謝罪内容に対して納得できないという回答は45.4%と半数近くになり、その中でも最も多いのが「知らなかったはずはない」(多数)という回答だった。他にも、「外圧に負けて、表面的に謝罪したようにしか見えない」(大阪府、30代女性)「『謝罪』という言葉を使っていなくて、『当社の見解と対応』という表現にしている。謝罪だと受け取ることは難しい」(東京都、40代男性)など、ジャニーズ事務所の「対応」に不信感が募っているという意見が多い。
ジャニーズ事務所がクリアすべき3つの「最低条件」
では、ジャニーズ事務所が信頼回復をするにはどうすべきか。これまで日本中から批判されるような企業の危機管理の経験もある立場から言わせていただくと、「最低条件」としてクリアしなくてはいけないのは以下の3つだ。
1. 第三者による調査報告書の公表
2. 藤島ジュリー社長の辞任、および外部から経営者を招聘(しょうへい)
3. 「ジャニーズ」の看板を下ろす
1に関しては報道によれば、ジャニーズ事務所は現役タレントへのイメージダウンや、「セカンドレイプ」になるかもしれないので及び腰だという。ただ、アンケート機能のあるデジタルツールなどを用いれば、身元を特定せずに被害実態を調査することも可能である。
また、そこまで被害にフォーカスを当てなくてもいい。この調査のポイントは、30年も続いた創業者の犯罪を、社内で本当に誰も知らなかったのか、週刊誌や裁判にもなったのに、なぜ社内では調査もしなかったのか、そこにはどんな力学が働いのか、ということである。
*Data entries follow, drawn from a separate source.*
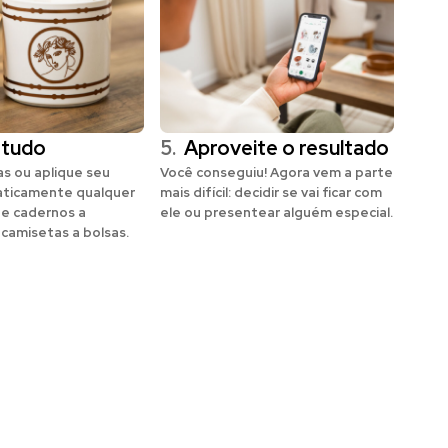
 tudo
5.
Aproveite o resultado
s ou aplique seu
Você conseguiu! Agora vem a parte
aticamente qualquer
mais difícil: decidir se vai ficar com
de cadernos a
ele ou presentear alguém especial.
 camisetas a bolsas.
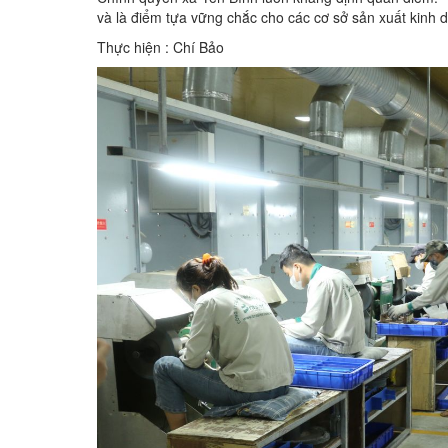
và là điểm tựa vững chắc cho các cơ sở sản xuất kinh
Thực hiện : Chí Bảo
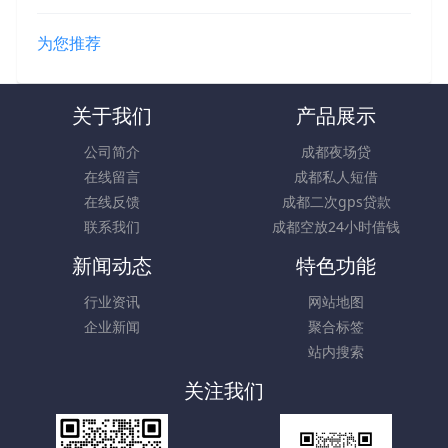
为您推荐
关于我们
产品展示
公司简介
成都夜场贷
在线留言
成都私人短借
在线反馈
成都二次gps贷款
联系我们
成都空放24小时借钱
新闻动态
特色功能
行业资讯
网站地图
企业新闻
聚合标签
站内搜索
关注我们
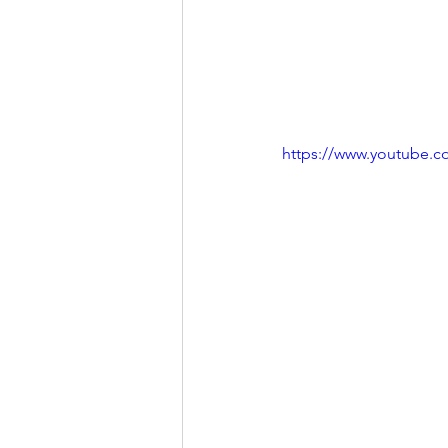
https://www.youtube.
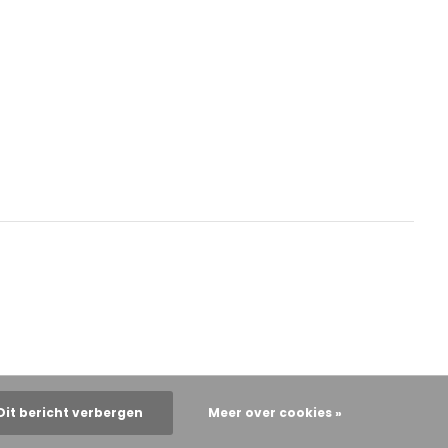
Dit bericht verbergen
Meer over cookies »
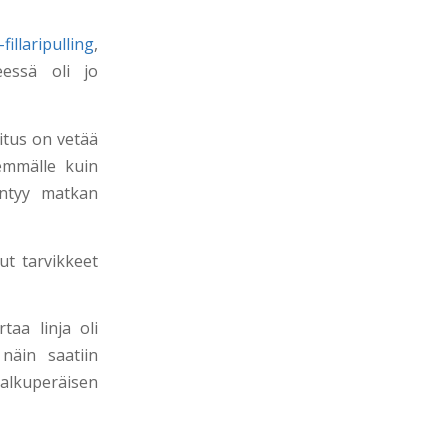
llaripulling
,
eessä oli jo
oitus on vetää
demmälle kuin
äntyy matkan
ut tarvikkeet
rtaa linja oli
näin saatiin
 alkuperäisen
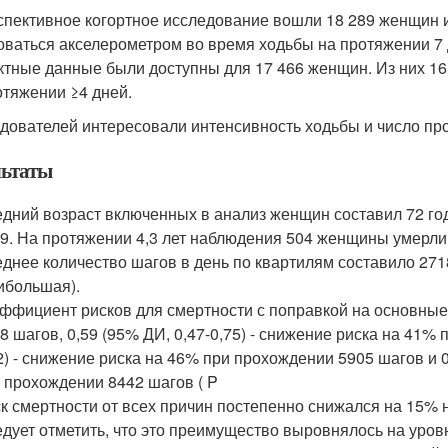
спективное когортное исследование вошли 18 289 женщин и
оваться акселерометром во время ходьбы на протяжении 7 
ктные данные были доступны для 17 466 женщин. Из них 16
отяжении ≥4 дней.
дователей интересовали интенсивность ходьбы и число пр
льтаты
дний возраст включенных в анализ женщин составил 72 го
9. На протяжении 4,3 лет наблюдения 504 женщины умерли
днее количество шагов в день по квартилям составило 2718
ибольшая).
ффициент рисков для смертности с поправкой на основные
8 шагов, 0,59 (95% ДИ, 0,47-0,75) - снижение риска на 41% 
2) - снижение риска на 46% при прохождении 5905 шагов и 0
 прохождении 8442 шагов ( P
к смертности от всех причин постепенно снижался на 15% 
дует отметить, что это преимущество выровнялось на уров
なぜこれを第三者が明らかにしないといけないのかというと、「不正を隠蔽(いんぺい)する芸能事務所」という悪いイメージが今後も定着してしまうのだ。そうなると、ジャニーズのタレントをテレビCMや広告に起用する企業が減る。番組側もキャスティングしずらい。ジャニーズ事務所は黒いイメージを引きずったまま経営も苦しくなるという負のスパイラルに陥ってしまうのだ。
これを避けるためにも、2の「社長辞任」と3の「社名変更」は避けられない。